The work has been carried out at Department of Electrical & Electronics
Engineering, Sagar Institute of Science & Technology (SISTec) Bhopal. It is an authentic
record of my work carried out under the guidance of Prof. Monika Singh Rana, Department
of Electrical & Electronics SISTec, Bhopal. I have not submitted the matter embodied in this
project for the award of any other degree or diploma.
Rajkapur kumar
0187ex111038
Manoranjan kumar
0187ex111026
Kishan kumar
0187ex111023
Ritesh kumar
0187ex111043
Omprakash kumar
0187ex111034
4. ABSTRACT
Appropriate soil water level is a necessary pre-requisite for optimum plant
growth. Also, water being an essential element for life sustenance, there is the
necessity to avoid its undue usage. Irrigation is a dominant consumer of water.

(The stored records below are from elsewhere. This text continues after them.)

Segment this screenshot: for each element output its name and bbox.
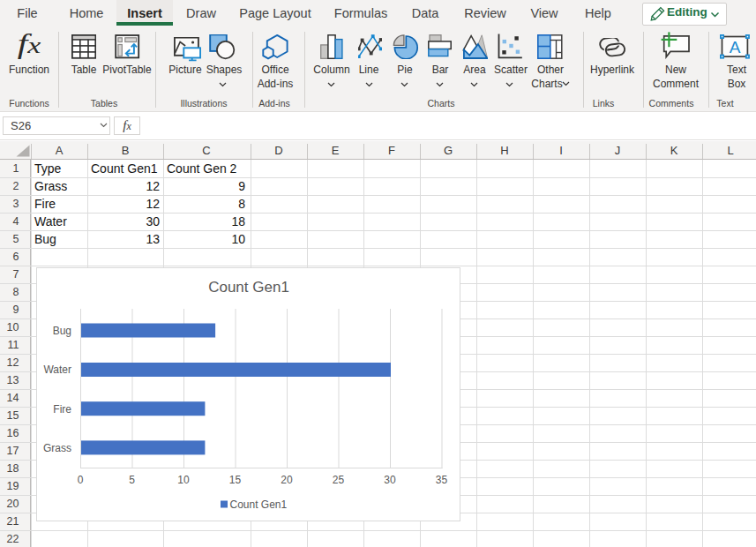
svg-text:20: 20 bbox=[281, 474, 293, 486]
svg-text:Count Gen1: Count Gen1 bbox=[230, 498, 288, 511]
svg-text:35: 35 bbox=[436, 474, 448, 486]
svg-text:5: 5 bbox=[129, 474, 135, 486]
svg-text:Bug: Bug bbox=[53, 325, 71, 337]
svg-text:Grass: Grass bbox=[43, 442, 71, 454]
svg-text:15: 15 bbox=[229, 474, 242, 486]
svg-text:30: 30 bbox=[384, 474, 396, 486]
svg-text:Count Gen1: Count Gen1 bbox=[208, 279, 289, 296]
svg-text:Water: Water bbox=[43, 363, 71, 376]
svg-text:25: 25 bbox=[333, 474, 345, 486]
svg-text:Fire: Fire bbox=[53, 403, 71, 416]
svg-text:0: 0 bbox=[78, 474, 84, 486]
svg-text:A: A bbox=[730, 38, 741, 56]
svg-text:10: 10 bbox=[177, 474, 190, 486]
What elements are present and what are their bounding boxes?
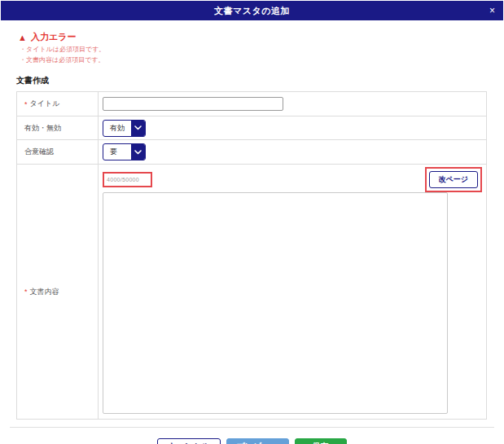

This calls for the need to regulate water supply for irrigation purposes. Fields
should neither be over-irrigated nor under-irrigated. Over time, systems have
been implemented towards realizing this objective of which automated
processes are the most popular as they allow information to be collected at high
frequency with less labor requirements. Bulk of the existing systems employ
micro-processor based systems. These systems offer several technological
advantages but are unaffordable, bulky, difficult to maintain and less accepted
by the technologically unskilled workers in the rural scenario.
The objective of this project is to design a simple, easy to install methodology
to monitor and indicate the level of soil moisture that is continuously controlled
in order to achieve maximum plant growth and simultaneously optimize the
available irrigation resources. Project mainly focuses on measuring the soil
moisture and measuring the Humidity .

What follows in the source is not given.